# Canna-Pet Offers Relief to Pets Naturally With CBD-Based Treatments



## PetGuide.com (May 6, 2013)

Cannabinoid-based (CBD) products are a godsend to pet parents looking to treat their pets naturally and effectively. Leading the way is Canna-Pets, a pioneer of cannabinoid nutrition for pets.

The pet care industry is seeing a boom of holistic, natural products for pets. As more people want to align the diets and supplements they have for their pets with ones they have for themselves, it only makes sense. And now that cannabinoid-based (CBD) products are increasingly finding acceptance within our medical treatments, it’s logical that the same holds true for pet. But long before the trend took hold, there was Canna-Pet–a leading innovator in the CBD-based pet product industry.

We’re big proponents of CBD and the benefits it offers both humans and pets. And when we were offered the chance to talk with Canna-Pet spokesperson Samantha Wormser about what makes the company tick and what makes them so special.










*Question: Samantha, often pet parents interested in using CBD products will meet resistance from veterinarians. I had this experience personally when I first mentioned a CBD-based product to a veterinarian friend, who cited a lack of research about efficacy.

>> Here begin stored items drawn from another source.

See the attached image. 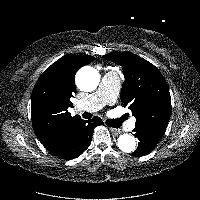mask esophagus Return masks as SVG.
Instances as JSON below:
<instances>
[{
	"label": "esophagus",
	"instance_id": "obj_1",
	"mask_svg": "<svg viewBox=\"0 0 200 200\" xmlns=\"http://www.w3.org/2000/svg\"><path fill=\"white\" fill-rule=\"evenodd\" d=\"M109 129H110V131H111L112 133H114V134L120 133V130L117 129V128H112V127H110Z\"/></svg>",
	"mask_w": 200,
	"mask_h": 200
}]
</instances>
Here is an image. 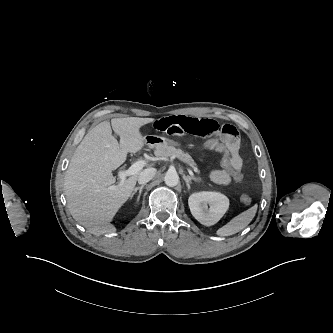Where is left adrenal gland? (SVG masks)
I'll use <instances>...</instances> for the list:
<instances>
[{"label": "left adrenal gland", "instance_id": "a2214340", "mask_svg": "<svg viewBox=\"0 0 333 333\" xmlns=\"http://www.w3.org/2000/svg\"><path fill=\"white\" fill-rule=\"evenodd\" d=\"M183 179L185 180L188 189H190V183H191L192 180H194V181H199L200 180L199 178H195V177H191V176H185V175H183Z\"/></svg>", "mask_w": 333, "mask_h": 333}]
</instances>
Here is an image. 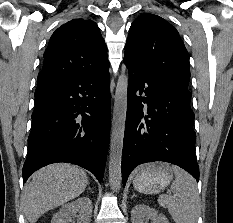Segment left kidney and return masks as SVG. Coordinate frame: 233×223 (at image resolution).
<instances>
[{"label":"left kidney","instance_id":"obj_1","mask_svg":"<svg viewBox=\"0 0 233 223\" xmlns=\"http://www.w3.org/2000/svg\"><path fill=\"white\" fill-rule=\"evenodd\" d=\"M132 223H147L148 219H152L151 223H169L164 213H158L153 207L139 203L135 205L131 211Z\"/></svg>","mask_w":233,"mask_h":223}]
</instances>
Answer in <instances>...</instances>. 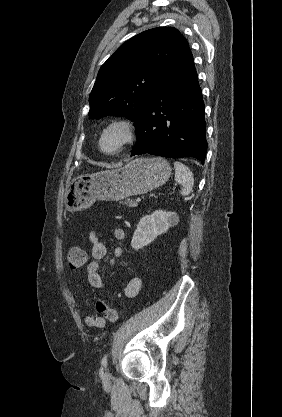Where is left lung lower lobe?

What are you doing to help remedy that?
*
*Answer*: Canna-Pet, in conjunction with prestigious the Auburn University School of Veterinary Medicine, is working to fill that research gap. Auburn has been using and researching Canna-Pet products for over two years, with great success in many different areas and published research on the horizon. Though our products are recommended by some of the top veterinarians in the country, we realize that vets (and pet owners) want more research on the efficacy of products.

*Question: How did Canna-Pet come to be?*

*Answer*: Canna-Pet was originally founded by Dan Goldfarb, who at the time, was just a man who loved saving animals–particularly his own rescue cats. Time and time again, he found himself losing pets to illness and disease and he was tired of it. An MIT graduate, Dan began studying cannabinoid-based treatment. He spent years researching everything he could and eventually began seeing results from a treatment he designed for his ailing cat Mariano. Mariano suffered from a plethora of situations including IBS, which when treated with pharmaceuticals, made his hair fall out. Dan created a formula for Mariano, and when Dan saw success, realized he could possibly help other animals, and he started sharing his product with other friends whose pets had issues.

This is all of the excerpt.